I do know what Ike means. And it is something I’ve tried not to think about—what would happen if my kids found out, if Lisa found out.

Ike is a pale, skinny enrolled member of one of the California casino Indian bands—I can never remember which one—bifocaled and smart, he’s the best kind of newspaper guy in that he is a chronic underachiever, doomed to spend his life working for people half as intelligent as him. He’s my favorite writer at the newspaper, laid back and modest, one of those natural stylists whose effortless flow seems typed within the genetic code of his sentences, so that when you finish an Isaac Watts story you are unaware of its inherent art. Ike’s talent and intelligence are not without their blind spots, however; he was the one person genuinely excited about
poetfolio.com
, and in fact was even going to contribute a monthly column on real estate using a pen name: Frost Peltier. Ike and I started at the newspaper at the same time, eighteen years ago. He’s figured he was “safely above the water line” of layoffs, but he keeps watching others he assumed were safe, like me, “get sucked under, thrashing as they drown.” I have to say that, like my financial planner, sometimes Ike’s way with words is, at times, too evocative.

“I can’t believe it,” he says again. “You are seriously thinking of dealing weed.”

“I’m not thinking of dealing weed. I’m up two hundred and I just put in a buy order for almost ten thousand dollars.”

“Is it really called that…a buy order?”

“How do I know what it’s called,” I say. “I just started. Look. This is a bad idea. I know that. But I’m only gonna do it until I get back on top of my mortgage, or until I get a real job, whichever comes first. But if today’s any indication, it might just work—”

Ike agrees: “Every other person I know smokes weed.”

“It’s like prohibition,” I say. “In hard times, people crave the old stuff. Pot is nostalgia for a lot of people our age. Selling weed is like opening a speakeasy in 1933.”

“I think prohibition ended in ’33,” Ike says.

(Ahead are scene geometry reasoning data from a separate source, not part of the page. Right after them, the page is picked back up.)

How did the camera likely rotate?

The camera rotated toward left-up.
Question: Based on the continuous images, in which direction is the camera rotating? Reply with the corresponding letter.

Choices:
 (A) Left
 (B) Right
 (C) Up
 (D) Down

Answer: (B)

“Either way, I’m only going to do this for a few months, just long enough to make some house payments and keep my kids in Catholic school. Then I’ll quit.”

“Wait.” Ike lowers his head. “You’re selling pot to pay for Catholic school? Drugs for private school? That’s so Iran-Contra.”

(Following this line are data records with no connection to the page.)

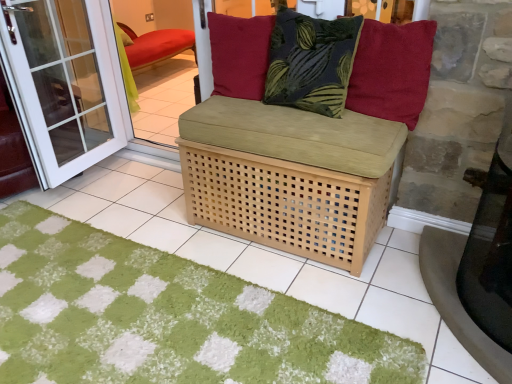 Locate an element on the screen. The image size is (512, 384). white glass screen door at left is located at coordinates (62, 83).

This screenshot has width=512, height=384. In order to click on velvet red cushion at upper center, arranged as the 3th pillow when viewed from the left in this screenshot , I will do `click(392, 71)`.

What do you see at coordinates (240, 54) in the screenshot?
I see `red velvet cushion at upper center, the third pillow viewed from the right` at bounding box center [240, 54].

The width and height of the screenshot is (512, 384). What are the coordinates of `white glass screen door at left` in the screenshot? It's located at (62, 83).

From the picture: Considering the positions of objects velvet red cushion at upper center, arranged as the 3th pillow when viewed from the left, and green shaggy doormat at center in the image provided, who is more to the right, velvet red cushion at upper center, arranged as the 3th pillow when viewed from the left, or green shaggy doormat at center?

velvet red cushion at upper center, arranged as the 3th pillow when viewed from the left, is more to the right.

Is velvet red cushion at upper center, arranged as the 3th pillow when viewed from the left, spatially inside green shaggy doormat at center, or outside of it?

velvet red cushion at upper center, arranged as the 3th pillow when viewed from the left, exists outside the volume of green shaggy doormat at center.

From a real-world perspective, is velvet red cushion at upper center, the first pillow positioned from the right, on top of green shaggy doormat at center?

Yes, from a real-world perspective, velvet red cushion at upper center, the first pillow positioned from the right, is over green shaggy doormat at center

Which of these two, velvet red cushion at upper center, arranged as the 3th pillow when viewed from the left, or green shaggy doormat at center, is bigger?

With larger size is green shaggy doormat at center.

Is green shaggy doormat at center positioned beyond the bounds of smooth concrete table at lower right?

green shaggy doormat at center is positioned outside smooth concrete table at lower right.

Which point is more distant from viewer, (72, 367) or (501, 247)?

Point (72, 367)

Which object is more forward, green shaggy doormat at center or smooth concrete table at lower right?

green shaggy doormat at center is more forward.

Is smooth concrete table at lower right at the back of green shaggy doormat at center?

That's not correct — green shaggy doormat at center is not looking away from smooth concrete table at lower right.

Considering the positions of objects smooth concrete table at lower right and natural wood basket at center in the image provided, who is more to the right, smooth concrete table at lower right or natural wood basket at center?

Positioned to the right is smooth concrete table at lower right.

Locate an element on the screen. The height and width of the screenshot is (384, 512). table that appears on the right of natural wood basket at center is located at coordinates (490, 251).

Who is smaller, smooth concrete table at lower right or natural wood basket at center?

With smaller size is smooth concrete table at lower right.

Does smooth concrete table at lower right turn towards natural wood basket at center?

No, smooth concrete table at lower right does not turn towards natural wood basket at center.

Is green shaggy doormat at center further to the viewer compared to white glass screen door at left?

That is False.

How different are the orientations of green shaggy doormat at center and white glass screen door at left in degrees?

green shaggy doormat at center and white glass screen door at left are facing 89 degrees away from each other.

Is green shaggy doormat at center taller or shorter than white glass screen door at left?

Considering their sizes, green shaggy doormat at center has less height than white glass screen door at left.

From the image's perspective, is natural wood basket at center beneath velvet red cushion at upper center, the first pillow positioned from the right?

Yes, from the image's perspective, natural wood basket at center is below velvet red cushion at upper center, the first pillow positioned from the right.

Does natural wood basket at center have a larger size compared to velvet red cushion at upper center, the first pillow positioned from the right?

Correct, natural wood basket at center is larger in size than velvet red cushion at upper center, the first pillow positioned from the right.

Considering the positions of objects natural wood basket at center and velvet red cushion at upper center, the first pillow positioned from the right, in the image provided, who is more to the left, natural wood basket at center or velvet red cushion at upper center, the first pillow positioned from the right,?

From the viewer's perspective, natural wood basket at center appears more on the left side.

Between natural wood basket at center and velvet red cushion at upper center, arranged as the 3th pillow when viewed from the left, which one has more height?

natural wood basket at center is taller.

Measure the distance between white glass screen door at left and velvet red cushion at upper center, the first pillow positioned from the right.

They are 5.87 feet apart.

Would you consider white glass screen door at left to be distant from velvet red cushion at upper center, arranged as the 3th pillow when viewed from the left?

Yes, white glass screen door at left and velvet red cushion at upper center, arranged as the 3th pillow when viewed from the left, are located far from each other.

Identify the location of pillow that is the 2nd one when counting forward from the white glass screen door at left. The height and width of the screenshot is (384, 512). (392, 71).

Is point (14, 13) less distant than point (411, 41)?

No, (14, 13) is further to viewer.

Does natural wood basket at center appear on the right side of dark green textured pillow at center, arranged as the second pillow when viewed from the right?

In fact, natural wood basket at center is to the left of dark green textured pillow at center, arranged as the second pillow when viewed from the right.

How many degrees apart are the facing directions of natural wood basket at center and dark green textured pillow at center, placed as the second pillow when sorted from left to right?

0.00212 degrees.

Consider the image. Who is taller, natural wood basket at center or dark green textured pillow at center, placed as the second pillow when sorted from left to right?

With more height is natural wood basket at center.

Is natural wood basket at center positioned beyond the bounds of dark green textured pillow at center, placed as the second pillow when sorted from left to right?

Yes, natural wood basket at center is located beyond the bounds of dark green textured pillow at center, placed as the second pillow when sorted from left to right.

Where is `the 3rd pillow to the right of the green shaggy doormat at center, starting your count from the anchor`? the 3rd pillow to the right of the green shaggy doormat at center, starting your count from the anchor is located at coordinates (392, 71).

Find the location of `table above the green shaggy doormat at center (from the image's perspective)`. table above the green shaggy doormat at center (from the image's perspective) is located at coordinates (490, 251).

Based on their spatial positions, is dark green textured pillow at center, arranged as the second pillow when viewed from the right, or green shaggy doormat at center closer to red velvet cushion at upper center, which is the first pillow from left to right?

The object closer to red velvet cushion at upper center, which is the first pillow from left to right, is dark green textured pillow at center, arranged as the second pillow when viewed from the right.

Estimate the real-world distances between objects in this image. Which object is closer to red velvet cushion at upper center, the third pillow viewed from the right, velvet red cushion at upper center, the first pillow positioned from the right, or white glass screen door at left?

The object closer to red velvet cushion at upper center, the third pillow viewed from the right, is velvet red cushion at upper center, the first pillow positioned from the right.

Looking at the image, which one is located further to smooth concrete table at lower right, green shaggy doormat at center or natural wood basket at center?

The object further to smooth concrete table at lower right is green shaggy doormat at center.

From the image, which object appears to be nearer to dark green textured pillow at center, placed as the second pillow when sorted from left to right, velvet red cushion at upper center, arranged as the 3th pillow when viewed from the left, or natural wood basket at center?

velvet red cushion at upper center, arranged as the 3th pillow when viewed from the left, is closer to dark green textured pillow at center, placed as the second pillow when sorted from left to right.

From the image, which object appears to be nearer to dark green textured pillow at center, placed as the second pillow when sorted from left to right, velvet red cushion at upper center, arranged as the 3th pillow when viewed from the left, or red velvet cushion at upper center, the third pillow viewed from the right?

velvet red cushion at upper center, arranged as the 3th pillow when viewed from the left, is closer to dark green textured pillow at center, placed as the second pillow when sorted from left to right.

In the scene shown: Which object lies nearer to the anchor point smooth concrete table at lower right, green shaggy doormat at center or velvet red cushion at upper center, arranged as the 3th pillow when viewed from the left?

Based on the image, velvet red cushion at upper center, arranged as the 3th pillow when viewed from the left, appears to be nearer to smooth concrete table at lower right.

Which object lies nearer to the anchor point green shaggy doormat at center, white glass screen door at left or red velvet cushion at upper center, the third pillow viewed from the right?

Among the two, red velvet cushion at upper center, the third pillow viewed from the right, is located nearer to green shaggy doormat at center.

Looking at the image, which one is located further to natural wood basket at center, smooth concrete table at lower right or green shaggy doormat at center?

smooth concrete table at lower right.

The image size is (512, 384). What are the coordinates of `basket between white glass screen door at left and dark green textured pillow at center, arranged as the second pillow when viewed from the right, in the horizontal direction` in the screenshot? It's located at (285, 203).

The image size is (512, 384). I want to click on basket between red velvet cushion at upper center, which is the first pillow from left to right, and velvet red cushion at upper center, the first pillow positioned from the right, from left to right, so click(285, 203).

You are a GUI agent. You are given a task and a screenshot of the screen. Output one action in this format:
    pyautogui.click(x=<x>, y=<y>)
    Task: Click on the basket between red velvet cushion at upper center, which is the first pillow from left to right, and smooth concrete table at lower right, in the horizontal direction
    The image size is (512, 384).
    Given the screenshot: What is the action you would take?
    pyautogui.click(x=285, y=203)

You are a GUI agent. You are given a task and a screenshot of the screen. Output one action in this format:
    pyautogui.click(x=<x>, y=<y>)
    Task: Click on the pillow between white glass screen door at left and natural wood basket at center
    The height and width of the screenshot is (384, 512).
    Given the screenshot: What is the action you would take?
    pyautogui.click(x=240, y=54)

Ike and I are in a favorite old haunt, a lunch place and donut shop on the edge of downtown called The Picnic Basket—the walls painted like a park, picnic benches for tables. The place has great chicken, sandwiches and pies, and transcendent maple bars. It’s owned by an old New York transplant named Marty, who runs it with his wife and adult son and the boy’s hot girlfriends. Marty loves talking politics, and he always corners Ike and me, leans in and asks us,
Fellas, what’s really going on
, so certain is he that we have inside information that the general public doesn’t know. It’s probably the other reason we come here—aside from the great food—there aren’t many places where the chef makes a big deal out of newspaper reporters. Even now, Marty delivers a half-chicken-in-a-basket to the table next to ours, and gives us a knowing wink.

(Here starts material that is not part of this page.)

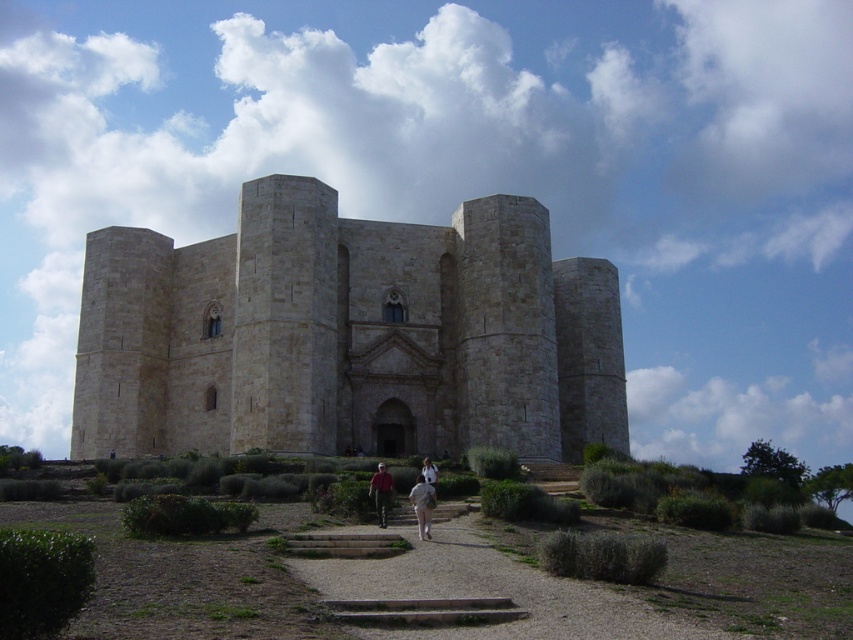 You are standing in front of the historic stone building and notice two items at the center of the image. What is the position of the light beige fabric pants at center relative to the red shirt at center?

The light beige fabric pants at center are positioned under the red shirt at center.

You are standing at the entrance of the historic stone building and want to walk to the red shirt at center without stepping on the gravel pathway at center. Is this possible?

The gravel pathway at center might be wider than red shirt at center, so there is a possibility that you can walk to the red shirt at center without stepping on the gravel pathway at center if you stay on the sides.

And that’s when my cell rings. I pull out my phone…look at the number. It’s Jamie. I look up at Ike, who holds a forkful of potato salad in midair. I mouth:
It’s them.

I look around, then open my phone and clear my throat. “Hey?” I say, which is what I assume drug dealers say into phones.

“My guy needs to meet you first,” Jamie says. I can hear the announcer for the Madden Football video game in the background. Okay. It’s on, then. They want to meet me.

“Sure. Sure. Um.” I am aware that we are to be very careful about what we say on cell phones and I speak slowly. “I would like that. To meet your friend.”